ANGPT2 is a bioactive growth factor belonging to the angiopoietin/Tie (tyrosine kinase with Ig and EGF homology domain) family of signalling proteins that play a major role in maintaining vascular homeostasis. Located and synthesised by endothelial cells, it is rapidly released in inflammation or vascular damage35. In its active form, ANGPT2 can act on its receptor Tie2 in an autocrine manner to promote endothelial barrier disassembly and leukocyte extravasation36. This may acutely alter atrial function and lead to structural atrial remodelling in the long-term15. Elevated blood concentrations of ANGPT2 were found in patients with chronic AF37. A greater understanding of the role of ANGPT2 for AF at the cellular level is required to understand how ANGPT2/Tie2 signalling in cardiac endothelium regulates cardiac remodelling.

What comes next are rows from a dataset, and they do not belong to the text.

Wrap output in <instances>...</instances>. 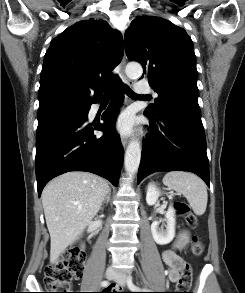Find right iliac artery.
Listing matches in <instances>:
<instances>
[{"label":"right iliac artery","mask_w":245,"mask_h":293,"mask_svg":"<svg viewBox=\"0 0 245 293\" xmlns=\"http://www.w3.org/2000/svg\"><path fill=\"white\" fill-rule=\"evenodd\" d=\"M109 281H107V280H104V281H102L101 282V286H103V287H107V286H109Z\"/></svg>","instance_id":"right-iliac-artery-1"}]
</instances>
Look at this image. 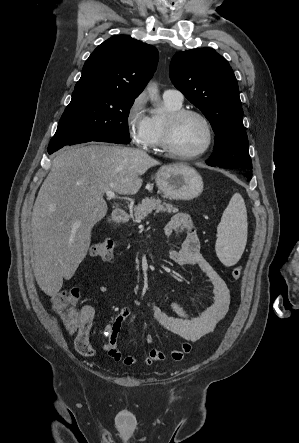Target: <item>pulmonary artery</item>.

FGF23 is a hormone secreted by osteocytes in the bone and functions to regulate phosphate homeostasis. Elevation of circulating FGF23 in patients with chronic kidney disease has been associated with increased risk of cardiovascular disease, including AF, by promoting cardiac remodelling13. There is biological plausibility for a causal relationship between FGF23 and left ventricular hypertrophy and atrial fibrosis, which is often observed in patients with AF38. FGF23 has been consistently associated with prevalent AF12,13 and our data supports FGF23 as a biomarker for AF and AF-related mechanisms.

Limitations

The inclusion criteria for BBC-AF were broad, aiming to represent unselected patients presenting to hospital for care. While this may be viewed as a strength for researchers and clinicians seeking to identify patients presenting with AF in acute settings, the process also induces bias in patient selection and will affect biomarker concentrations compared to e.g. screening of apparently healthy individuals. Therefore, we have extensively described the characteristics of the cohort that should be read in parallel with the study outcomes. The single-centre setting enabled unified phenotyping but necessitates validation in external cohorts. Therefore, external validation in prospective cohorts with long-term follow-up for incident AF and in population-based cohorts is desirable. We also advise caution in like-for-like comparison of outcomes with other published scores as differences will exist between study designs (case–control vs population-based). Additional analyses based on our data and on external validation will also be needed to determine the cost-effectiveness of quantifying three biomarkers (e.g. compared with collecting multiple clinical variables for the CHARGE-AF score or using 7-day ambulatory monitoring). The directionality of influence of the biomarkers need to be interpreted in accordance with the characteristics of the cohort; e.g. the influence of markers such as TnT, hsCRP, and GDF15 reflect the patterns of co-morbidities present in the sinus rhythm group which have a higher proportion of patients with diabetes, coronary artery disease, and hypertension. While systematic 7-day Holter monitoring for undiagnosed AF is a strength of this cohort compared to other observational data sets, longer monitoring periods are likely to identify even more patients with rare atrial arrhythmias39. The therapeutic consequences of very rare arrhythmias were evaluated, e.g. in the controlled NOAH-AFNET 6 and ARTESiA trials39,40,41, with NOAH-AFNET 6 results showing a low stroke risk in patients with atrial high-rate episodes (AHRE).

Conclusion

Our study recapitulates age, sex, and BMI, as clinical markers for AF. Elevated ANGPT2, BMP10 and FGF23, are novel biomarkers that were robustly associated with AF in this study. Results suggest that age and different disease processes approximated by these three biomolecules contribute to AF in patients. In an acute care setting, a stratification procedure using age, sex, BMI, and these three biomarkers can identify people at high risk of prevalent AF and calls for external validation.